Second, tool-call context preservation. This layer connects the KV cache to the exact replay mechanism discussed in the server section above. The model’s tool-call exact-text mappings are also written into KV cache files. When the server loads a cache file after restart, it restores both the conversation memory and the exact-text mappings simultaneously — the model sees its own verbatim previous output when continuing the conversation, with no need for canonicalization to approximate the original.

Third, session switching. For ds4-agent, /switch between sessions is just loading a .kv file — restoration is restoration, with no prefill. This is a capability that naturally follows from making the KV cache a first-class disk citizen: if in-memory KV state can be saved to and restored from disk at any time, a session is no longer an exclusive resource.

Under these designs, the benchmark numbers: on M4 Max (q2 quant), prefill ranges from 344 t/s to 205 t/s (from 2K to 65K context), with generation stable at 23-27 t/s. On M3 Ultra 512GB (q2), prefill at 84-468 t/s, generation at 27-37 t/s. antirez noted on Hacker News that his M3 Max peaks at only 50W during full-speed generation.

Bonus Capability: Change the Model’s Speaking Style with One Parameter

ds4 supports activation steering — a technique for modifying model behavior at inference time without retraining. In practice, it’s a single parameter: --dir-steering-ffn -1 for more concise answers, --dir-steering-ffn 2 for more verbose ones.

I discussed the theory behind this technique in detail in a previous article. In brief: a model’s internals form a high-dimensional space, and certain meaningful concepts (refusal tendency, verbosity, formality) each correspond to a linear direction in that space. Find the direction, push on it, and behavior shifts — like an equalizer on a stereo: push the fader left for less vocals, right for more vocals, but the underlying music doesn’t change.

ds4’s steering operates at runtime without modifying model weights. This differs from the better-known abliteration (which directly edits weight files) in a crucial way: because weights are untouched, the model’s determinism is preserved — the exact tool-call replay mechanism described earlier continues to work. You can also use different strengths across different sessions, or even switch within the same session.

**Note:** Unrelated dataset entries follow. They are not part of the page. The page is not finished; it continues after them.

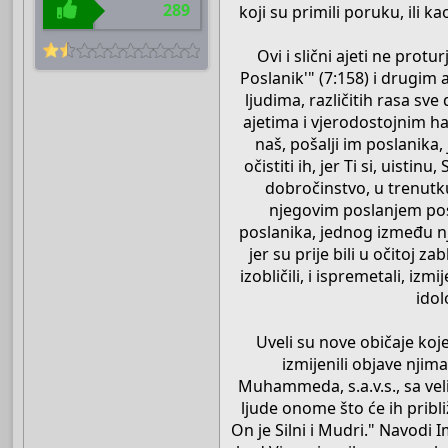
289
koji su primili poruku, ili ka
Ovi i slični ajeti ne protu
Poslanik'" (7:158) i drugim
ljudima, različitih rasa sv
ajetima i vjerodostojnim ha
naš, pošalji im poslanika, j
očistiti ih, jer Ti si, uistinu
dobročinstvo, u trenutk
njegovim poslanjem pos
poslanika, jednog između njih
jer su prije bili u očitoj za
izobličili, i ispremetali, iz
idol
Uveli su nove običaje koj
izmijenili objave njima 
Muhammeda, s.a.v.s., sa ve
ljude onome što će ih približ
On je Silni i Mudri." Navodi I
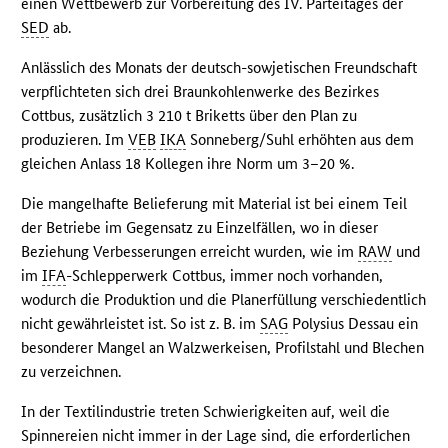
einen Wettbewerb zur Vorbereitung des IV. Parteitages der
SED
ab.
Anlässlich des Monats der deutsch-sowjetischen Freundschaft
verpflichteten sich drei Braunkohlenwerke des Bezirkes
Cottbus, zusätzlich 3 210 t Briketts über den Plan zu
produzieren. Im
VEB
IKA
Sonneberg/Suhl erhöhten aus dem
gleichen Anlass 18 Kollegen ihre Norm um 3–20 %.
Die mangelhafte Belieferung mit Material ist bei einem Teil
der Betriebe im Gegensatz zu Einzelfällen, wo in dieser
Beziehung Verbesserungen erreicht wurden, wie im
RAW
und
im
IFA
-Schlepperwerk Cottbus, immer noch vorhanden,
wodurch die Produktion und die Planerfüllung verschiedentlich
nicht gewährleistet ist. So ist z. B. im
SAG
Polysius Dessau ein
besonderer Mangel an Walzwerkeisen, Profilstahl und Blechen
zu verzeichnen.
In der Textilindustrie treten Schwierigkeiten auf, weil die
Spinnereien nicht immer in der Lage sind, die erforderlichen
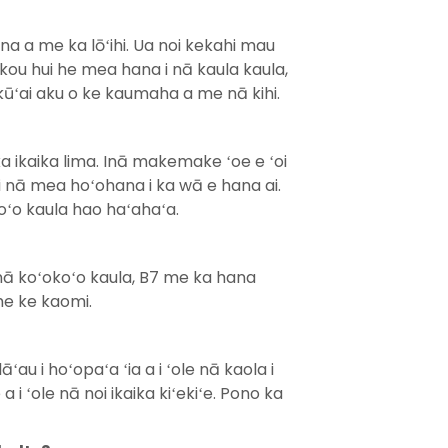
ena a me ka lōʻihi. Ua noi kekahi mau
ou hui he mea hana i nā kaula kaula,
kūʻai aku o ke kaumaha a me nā kihi.
 ka ikaika lima. Inā makemake ʻoe e ʻoi
oi i nā mea hoʻohana i ka wā e hana ai.
oʻo kaula hao haʻahaʻa.
 nā koʻokoʻo kaula, B7 me ka hana
 me ke kaomi.
u i hoʻopaʻa ʻia a i ʻole nā ​​​​kaola i
 a i ʻole nā ​​noi ikaika kiʻekiʻe. Pono ka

Direction vectors are generated entirely locally: a Python script calls the local ds4 CLI, runs inference on two sets of prompts (target behavior vs. contrast behavior), dumps per-layer 4096-dimensional FFN output activations, computes the difference, normalizes, and de-projects — producing a 43×4096 float32 direction file. The project ships with a verbosity example built from 100 prompt pairs for concise vs. verbose style. On the same prompt “Explain why databases use indexes.”, -1 outputs 67 words in one compact paragraph, the default outputs 136 words, and 2 outputs 171 words with section-by-section elaboration.

The same method can be applied to other behavioral dimensions: reducing coding tendency (for a customer service chatbot that should answer fewer programming questions), adjusting formality, experimenting with specific behavioral tendencies. But it has boundaries — coarse-grained style and tendency adjustments work reliably, while precise factuality or complex reasoning ability are largely unaffected by steering.

Closing

ds4’s approach is a narrow bet: one model, one engine, polished end to end. From custom quantization to the Metal compute graph to KV cache disk persistence to precise tool-call context preservation — every layer serves only V4 Flash.

V4 Flash was released a month ago, and ds4 was released just over two weeks ago. Together, they let a 96GB MacBook run a near-frontier-quality model, callable through Claude Code, Codex, opencode — the agents you already use — without changing your workflow or learning new tools.

The project is still beta quality, and ds4-agent is alpha. But the direction is clear: make a model fully usable on your hardware from end to end, not just capable of spitting out tokens.